Responses API

The Responses API is OpenAI’s task-oriented interface: you send a model and input (plus optional generation and formatting fields), and receive a Response object—or a stream of events when stream is true. CompactifAI exposes this at POST /v1/responses for select deployed models.

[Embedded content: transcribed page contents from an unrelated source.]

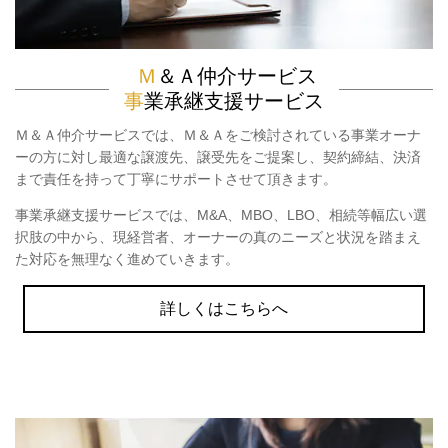
Ｍ
＆Ａ仲介サービス
事
業承継支援サービス
Ｍ＆Ａ仲介サービスでは、Ｍ＆Ａをご検討されている事業オーナ
ーの方に対し最適な譲渡先、譲受先をご提案し、契約締結、決済
まで責任を持って丁寧にサポートさせて頂きます。
事業承継支援サービスでは、M&A、MBO、LBO、相続等幅広い選
択肢の中から、現経営者、オーナーの真のニーズと状況を踏まえ
た対応を無理なく進めていきます。
詳しくはこちらへ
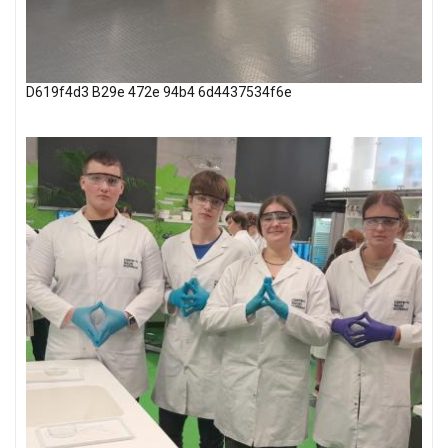
D619f4d3 B29e 472e 94b4 6d4437534f6e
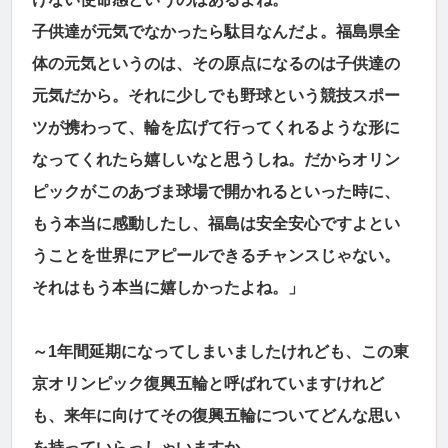
子供達が元気でなかったら駄目なんだよ。福島県全
体の元気というのは、その原点になるのは子供達の
元気だから。それに少しでも野球という競技スポー
ツが携わって、輪を広げて行ってくれるような形に
なってくれたら嬉しいなと思うしね。だからオリン
ピックがこのあづま球場で開かれるといった時に、
もう本当に感動したし、福島は安全安心ですよとい
うことを世界にアピールできるチャンスじゃない。
それはもう本当に嬉しかったよね。」
～1年間延期になってしまいましたけれども、この東
京オリンピック復興五輪と呼ばれていますけれど
も、来年に向けてその復興五輪についてどんな思い
を持っていらっしゃいますか。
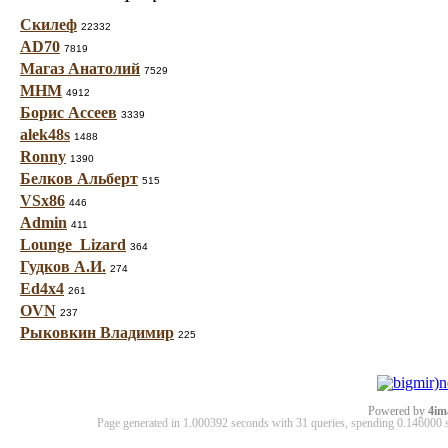
Скилеф
22332
AD70
7819
Магаз Анатолий
7529
МНМ
4912
Борис Ассеев
3339
alek48s
1488
Ronny
1390
Белков Альберт
515
VSx86
446
Admin
411
Lounge_Lizard
364
Гудков А.И.
274
Ed4x4
261
OVN
237
Рыковкин Владимир
225
Powered by
4im
Page generated in 1.000392 seconds with 31 queries, spending 0.14600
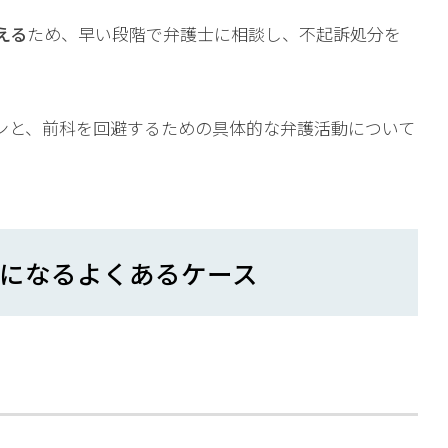
える
ため、早い段階で弁護士に相談し、不起訴処分を
ンと、前科を回避するための具体的な弁護活動について
になるよくあるケース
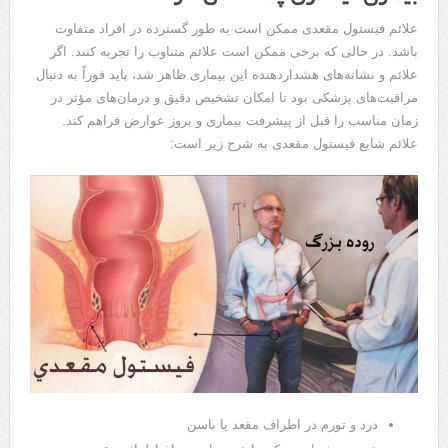
علائم فیستول مقعدی ممکن است به طور گسترده در افراد متفاوت
باشد. در حالی که برخی ممکن است علائم متناوب را تجربه کنند. اگر
علائم و نشانه‌های هشداردهنده این بیماری ظاهر شد، باید فوراً به دنبال
مراقبت‌های پزشکی بود تا امکان تشخیص دقیق و درمان‌های مؤثر در
زمان مناسب را قبل از پیشرفت بیماری و بروز عوارض فراهم کند.
علائم شایع فیستول مقعدی به شرح زیر است:
درد و تورم در اطراف مقعد یا باسن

Use it when your client library or product flow targets the Responses schema (for example the OpenAI SDK’s responses surface). For classic chat turns with messages, continue to use Chat completion (POST /v1/chat/completions).

Endpoint


Path	`POST /v1/responses`
Base URL	`https://api.compactif.ai/v1/responses`

Authenticate with a bearer token as described in Authentication.

Eligible models

Only model configuration ids that have the responses capability in your deployment can call this route. What you see in GET /v1/models and the models catalog is authoritative for your account.

Common ids include:

Model	Model ID
GPT OSS 120B	`gpt-oss-120b`
GPT OSS 20B	`gpt-oss-20b`
Hypernova 60B	`hypernova-60b`
Blackstar 10B	`blackstar-10b`
GLM 5.1	`glm-5-1`
Llama 4 scout	`llama-4-scout`
CAI Llama 4 scout Slim	`cai-llama-4-scout-slim`

If the model is missing, lacks responses support, or has no endpoint configured, the API returns 400 or 500 with guidance in detail.

Required fields

model — Your CompactifAI model configuration id (mapped to the backend engine name on the wire).
input — A string or structured items (per the OpenAI Responses request shape).

Common optional fields

Field	Notes
`stream`	`true` returns SSE (`text/event-stream`) with `data:` JSON lines, ending with `data: [DONE]`. Default - `false`
`max_output_tokens`	Caps generated tokens for this response. Use this field on Responses—not `max_tokens` (that belongs to chat completions).
`temperature`, `top_p`	Sampling controls.
`instructions`	High-level system-style instructions.
`text`, `reasoning`, `metadata`, `truncation`, `parallel_tool_calls`	Same semantics as OpenAI Responses where your backend supports them.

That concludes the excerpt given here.